Could you reproduce the lines below from the one with "تلفن : 26216264" through the one with "barboncino marche"? Keep both ends and add nothing.

[Saved data entries]
· · ·
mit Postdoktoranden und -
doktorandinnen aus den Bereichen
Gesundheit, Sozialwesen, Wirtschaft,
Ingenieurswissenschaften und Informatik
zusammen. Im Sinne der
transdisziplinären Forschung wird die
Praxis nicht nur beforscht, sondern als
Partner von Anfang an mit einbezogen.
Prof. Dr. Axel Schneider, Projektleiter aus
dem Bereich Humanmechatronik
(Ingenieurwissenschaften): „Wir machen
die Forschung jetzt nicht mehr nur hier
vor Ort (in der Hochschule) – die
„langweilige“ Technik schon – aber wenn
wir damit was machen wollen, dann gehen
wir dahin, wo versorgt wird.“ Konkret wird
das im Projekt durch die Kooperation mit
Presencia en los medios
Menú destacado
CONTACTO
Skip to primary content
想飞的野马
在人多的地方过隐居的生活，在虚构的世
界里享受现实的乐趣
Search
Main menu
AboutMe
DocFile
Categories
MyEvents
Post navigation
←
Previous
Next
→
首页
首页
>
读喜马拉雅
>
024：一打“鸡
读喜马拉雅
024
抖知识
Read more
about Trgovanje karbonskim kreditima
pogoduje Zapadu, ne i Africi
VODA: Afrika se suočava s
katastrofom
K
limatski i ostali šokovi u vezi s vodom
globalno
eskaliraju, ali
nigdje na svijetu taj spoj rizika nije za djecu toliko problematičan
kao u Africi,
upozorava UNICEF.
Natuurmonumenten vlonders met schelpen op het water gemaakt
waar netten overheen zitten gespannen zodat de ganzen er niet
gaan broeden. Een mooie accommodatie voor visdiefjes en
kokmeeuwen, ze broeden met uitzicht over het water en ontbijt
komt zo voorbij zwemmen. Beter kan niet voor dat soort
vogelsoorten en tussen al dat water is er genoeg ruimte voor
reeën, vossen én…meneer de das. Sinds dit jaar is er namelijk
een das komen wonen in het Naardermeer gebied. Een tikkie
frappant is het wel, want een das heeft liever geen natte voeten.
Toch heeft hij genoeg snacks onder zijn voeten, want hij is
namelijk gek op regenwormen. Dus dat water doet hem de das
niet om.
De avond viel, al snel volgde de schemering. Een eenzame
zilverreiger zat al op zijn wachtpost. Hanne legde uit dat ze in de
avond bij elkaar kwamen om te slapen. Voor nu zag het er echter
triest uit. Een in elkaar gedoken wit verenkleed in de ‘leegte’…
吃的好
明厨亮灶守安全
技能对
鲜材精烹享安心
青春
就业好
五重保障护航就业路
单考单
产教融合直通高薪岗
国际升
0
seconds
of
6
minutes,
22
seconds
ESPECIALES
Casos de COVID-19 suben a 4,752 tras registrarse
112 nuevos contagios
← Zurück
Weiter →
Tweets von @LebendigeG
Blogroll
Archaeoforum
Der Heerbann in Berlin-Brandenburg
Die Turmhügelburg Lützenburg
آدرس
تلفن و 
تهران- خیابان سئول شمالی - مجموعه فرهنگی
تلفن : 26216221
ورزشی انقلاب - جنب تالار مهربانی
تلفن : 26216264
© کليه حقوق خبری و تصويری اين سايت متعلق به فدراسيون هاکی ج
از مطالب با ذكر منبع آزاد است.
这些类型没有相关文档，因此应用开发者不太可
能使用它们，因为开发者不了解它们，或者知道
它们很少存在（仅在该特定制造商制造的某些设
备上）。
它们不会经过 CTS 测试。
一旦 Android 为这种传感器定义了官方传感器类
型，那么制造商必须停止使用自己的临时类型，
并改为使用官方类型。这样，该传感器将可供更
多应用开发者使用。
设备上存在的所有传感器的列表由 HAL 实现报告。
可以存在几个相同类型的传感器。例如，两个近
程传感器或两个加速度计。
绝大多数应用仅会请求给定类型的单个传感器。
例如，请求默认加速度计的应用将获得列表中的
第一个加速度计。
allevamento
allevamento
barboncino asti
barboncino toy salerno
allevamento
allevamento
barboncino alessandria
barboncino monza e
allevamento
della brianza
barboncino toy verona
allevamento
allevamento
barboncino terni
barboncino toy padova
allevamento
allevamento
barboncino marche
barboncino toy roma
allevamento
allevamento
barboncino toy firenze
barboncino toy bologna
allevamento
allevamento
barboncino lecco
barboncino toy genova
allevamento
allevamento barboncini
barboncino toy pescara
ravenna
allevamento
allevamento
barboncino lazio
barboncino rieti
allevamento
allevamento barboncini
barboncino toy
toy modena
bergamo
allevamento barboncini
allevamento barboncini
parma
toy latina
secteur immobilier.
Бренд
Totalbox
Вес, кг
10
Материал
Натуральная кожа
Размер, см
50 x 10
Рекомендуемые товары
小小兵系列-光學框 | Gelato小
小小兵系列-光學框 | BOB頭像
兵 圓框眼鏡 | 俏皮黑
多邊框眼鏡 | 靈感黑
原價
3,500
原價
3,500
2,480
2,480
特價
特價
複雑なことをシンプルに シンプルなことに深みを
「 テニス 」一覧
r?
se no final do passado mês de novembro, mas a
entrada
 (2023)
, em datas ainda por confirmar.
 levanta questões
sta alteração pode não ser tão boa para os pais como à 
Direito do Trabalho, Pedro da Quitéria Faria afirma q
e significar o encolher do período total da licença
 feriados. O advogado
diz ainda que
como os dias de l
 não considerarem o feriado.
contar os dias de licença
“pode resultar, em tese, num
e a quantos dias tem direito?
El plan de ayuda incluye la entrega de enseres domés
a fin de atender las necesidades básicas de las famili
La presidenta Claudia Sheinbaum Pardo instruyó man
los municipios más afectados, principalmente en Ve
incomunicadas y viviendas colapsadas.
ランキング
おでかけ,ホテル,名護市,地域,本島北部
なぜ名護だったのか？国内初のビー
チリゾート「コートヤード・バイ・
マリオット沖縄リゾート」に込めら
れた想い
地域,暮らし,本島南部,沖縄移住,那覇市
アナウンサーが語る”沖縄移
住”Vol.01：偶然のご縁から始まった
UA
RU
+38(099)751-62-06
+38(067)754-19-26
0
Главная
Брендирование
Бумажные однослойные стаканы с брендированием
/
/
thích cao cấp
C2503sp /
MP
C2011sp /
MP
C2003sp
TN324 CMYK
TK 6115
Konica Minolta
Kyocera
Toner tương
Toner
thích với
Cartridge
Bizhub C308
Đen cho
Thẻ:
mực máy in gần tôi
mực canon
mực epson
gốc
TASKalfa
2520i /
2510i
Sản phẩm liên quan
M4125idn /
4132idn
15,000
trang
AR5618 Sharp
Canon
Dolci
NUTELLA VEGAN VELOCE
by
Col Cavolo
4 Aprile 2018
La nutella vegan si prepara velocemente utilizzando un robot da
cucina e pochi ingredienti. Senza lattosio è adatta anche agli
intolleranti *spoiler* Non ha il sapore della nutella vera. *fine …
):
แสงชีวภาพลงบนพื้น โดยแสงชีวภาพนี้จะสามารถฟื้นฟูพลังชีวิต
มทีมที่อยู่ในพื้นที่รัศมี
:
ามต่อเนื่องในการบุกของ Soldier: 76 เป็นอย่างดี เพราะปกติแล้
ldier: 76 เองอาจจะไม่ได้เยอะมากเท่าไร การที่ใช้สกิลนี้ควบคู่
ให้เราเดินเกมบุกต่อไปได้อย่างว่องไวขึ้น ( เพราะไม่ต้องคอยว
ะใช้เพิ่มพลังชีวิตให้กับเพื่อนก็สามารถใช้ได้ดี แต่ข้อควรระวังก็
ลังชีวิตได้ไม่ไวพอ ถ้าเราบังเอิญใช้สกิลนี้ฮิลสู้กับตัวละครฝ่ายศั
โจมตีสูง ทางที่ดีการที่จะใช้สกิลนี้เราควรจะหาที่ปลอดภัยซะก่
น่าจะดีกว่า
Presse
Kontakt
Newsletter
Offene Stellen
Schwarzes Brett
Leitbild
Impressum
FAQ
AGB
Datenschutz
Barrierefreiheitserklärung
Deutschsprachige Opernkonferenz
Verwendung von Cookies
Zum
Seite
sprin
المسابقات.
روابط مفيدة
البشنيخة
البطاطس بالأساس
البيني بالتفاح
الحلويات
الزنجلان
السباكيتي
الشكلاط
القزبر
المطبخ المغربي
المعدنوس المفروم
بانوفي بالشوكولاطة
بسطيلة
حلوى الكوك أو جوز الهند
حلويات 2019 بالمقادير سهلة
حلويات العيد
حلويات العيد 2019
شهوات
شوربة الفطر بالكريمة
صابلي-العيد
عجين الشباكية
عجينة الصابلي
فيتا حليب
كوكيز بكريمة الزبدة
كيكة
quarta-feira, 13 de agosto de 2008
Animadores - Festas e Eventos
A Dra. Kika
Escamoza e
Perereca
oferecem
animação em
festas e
· · ·
Result below —
تلفن : 26216264
© کليه حقوق خبری و تصويری اين سايت متعلق به فدراسيون هاکی ج
از مطالب با ذكر منبع آزاد است.
这些类型没有相关文档，因此应用开发者不太可
能使用它们，因为开发者不了解它们，或者知道
它们很少存在（仅在该特定制造商制造的某些设
备上）。
它们不会经过 CTS 测试。
一旦 Android 为这种传感器定义了官方传感器类
型，那么制造商必须停止使用自己的临时类型，
并改为使用官方类型。这样，该传感器将可供更
多应用开发者使用。
设备上存在的所有传感器的列表由 HAL 实现报告。
可以存在几个相同类型的传感器。例如，两个近
程传感器或两个加速度计。
绝大多数应用仅会请求给定类型的单个传感器。
例如，请求默认加速度计的应用将获得列表中的
第一个加速度计。
allevamento
allevamento
barboncino asti
barboncino toy salerno
allevamento
allevamento
barboncino alessandria
barboncino monza e
allevamento
della brianza
barboncino toy verona
allevamento
allevamento
barboncino terni
barboncino toy padova
allevamento
allevamento
barboncino marche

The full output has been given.